Esta perspectiva preocupante no es astucia de gobernante que confía en que el paso del tiempo puede resolver los problemas, pues Mariano Rajoy, en un reciente mensaje, ha recordado que los Gobiernos tienen como misión resolver problemas, no crearlos. Es su propuesta ante el problema catalán, basada tanto en la convicción roqueña de que nada se ha de reformar en la Constitución  como en una gobernanza diaria que merece como mínimo el calificativo de poco amable con los ciudadanos catalanes. Dos actuaciones que afectan a Cataluña y a las islas Baleares ilustran este último punto. Una, que afecta al idioma, elemento muy sensible e importante en el pacto constitucional de 1978, alteró el sistema escolar de ambas comunidades con medidas que parecen ideadas para originar un conflicto lingüístico donde nunca había existido. Otra, una propuesta de distribución de la inversión pública entre comunidades autónomas para 2015 que, en inversión pública por habitante, deja a las islas Baleares en el último lugar que ya venían ocupando, pese a un incremento simbólico; y deja a Cataluña en el último lugar de las comunidades peninsulares, maltratada con la cifra más baja en 17 años y con el mayor recorte relativo. Actuaciones que poco contribuirán a apaciguar el malestar de Cataluña, donde conviven catalanes de origen y catalanes de adopción, tan pacíficamente que ha podido verse a José Montilla, de origen andaluz, desempeñar con absoluta normalidad su mandato como presidente de la Generalitat.

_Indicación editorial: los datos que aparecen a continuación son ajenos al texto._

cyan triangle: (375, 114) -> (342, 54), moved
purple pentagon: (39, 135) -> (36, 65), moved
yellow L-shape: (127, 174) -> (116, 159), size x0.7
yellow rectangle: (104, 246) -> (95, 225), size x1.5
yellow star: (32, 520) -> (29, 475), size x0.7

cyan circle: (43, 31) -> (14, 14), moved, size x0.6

El meollo de las campañas del PP, con Mariano Rajoy de líder, primero en la oposición y luego desde el Gobierno, es la difusión de un estado pasional contra la Cataluña victimista e insolidaria, imagen inspirada en el error de los políticos catalanes que esgrimen el expolio sufrido apelando al llamado déficit fiscal. Sobre la naturaleza de este error he escrito años atrás y no es el momento de volver sobre ello. En el lado de los impuestos y tasas fiscales, Cataluña solo tiene que reivindicar una redistribución más equilibrada de su rendimiento entre la Administración Central y el conjunto de las comunidades autónomas, y si ello procede, la corrección de privilegios que supondrían una competencia desleal desde otras comunidades. Es en el lado del gasto público donde se produce la gran injusticia con Cataluña, cuyos ciudadanos, que son los que pagan impuestos y tasas, tienen derecho a servicios públicos de educación, sanidad y asistencia social y a infraestructuras de nivel igual al de los ciudadanos de otras comunidades. La actual discriminación que se traduce, a título de ejemplo, en mayores pagos a colegios concertados, seguros sanitarios o peajes de autopista, perjudica sobre todo a los ciudadanos de rentas más bajas que también existen en Cataluña.

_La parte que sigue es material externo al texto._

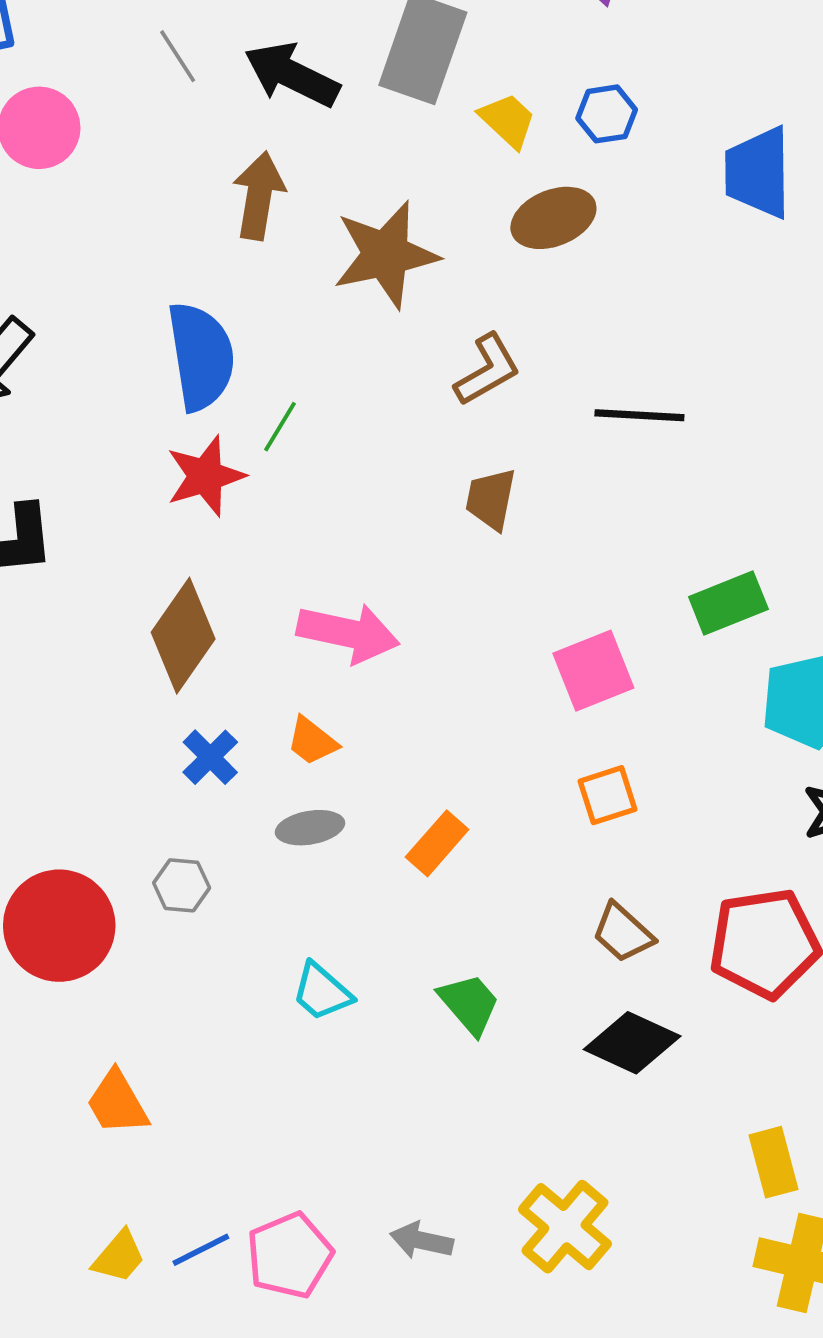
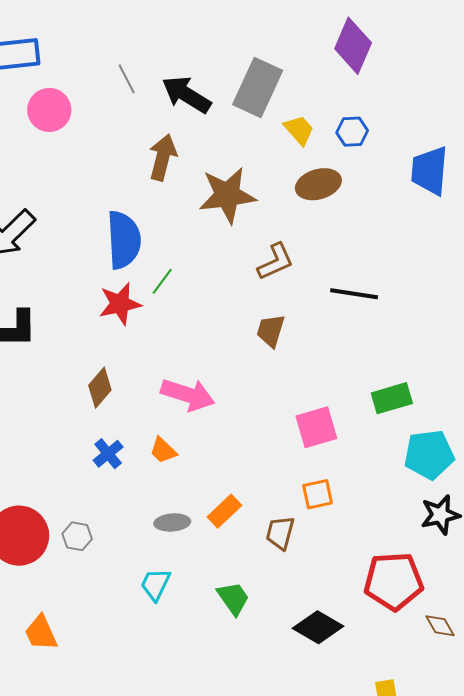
brown diamond: (183, 636) -> (100, 388), size x0.7
gray ellipse: (310, 828) -> (172, 522), moved
gray hexagon: (182, 885) -> (77, 536), moved
brown trapezoid: (623, 933) -> (280, 533), moved, turned 57
cyan trapezoid: (322, 992) -> (155, 584), turned 69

En su mensaje de fin de año, la presidenta de la Junta de Andalucía, Susana Díaz, ha insistido en que “el reconocimiento de la diversidad no puede ser excusa ni para privilegios ni para discriminaciones”. Palabras dictadas por el sentido común y constitucionalmente impecables. El reconocimiento de la diversidad, inscrito en el artículo 2 de la Constitución, que distingue entre las nacionalidades y las regiones que integran la unidad de España, no puede amparar privilegios.

La Constitución admite en otro artículo la existencia de “diferencias entre los Estatutos de las diferentes Comunidades Autónomas” y dispone que esas diferencias “no podrán implicar, en ningún caso, privilegios económicos y sociales” (art. 138). Susana Díaz proclama también en su mensaje que Andalucía es la Comunidad que “con más coraje y determinación está apostando por la igualdad entre todos los ciudadanos de nuestro país, vivan donde vivan”. Sin duda, la igualdad tiene que abarcar a todos los ciudadanos, cualquiera que sea la comunidad en que residan y, además, tiene que respetar la diversidad: tratar igual a dos situaciones diferentes sería tan injusto como tratar distinto a dos situaciones iguales.

Josep Lluís Sureda fue asesor de Josep Tarradellas en su negociación con Adolfo Suárez para el restablecimiento de la Generalitat de Cataluña.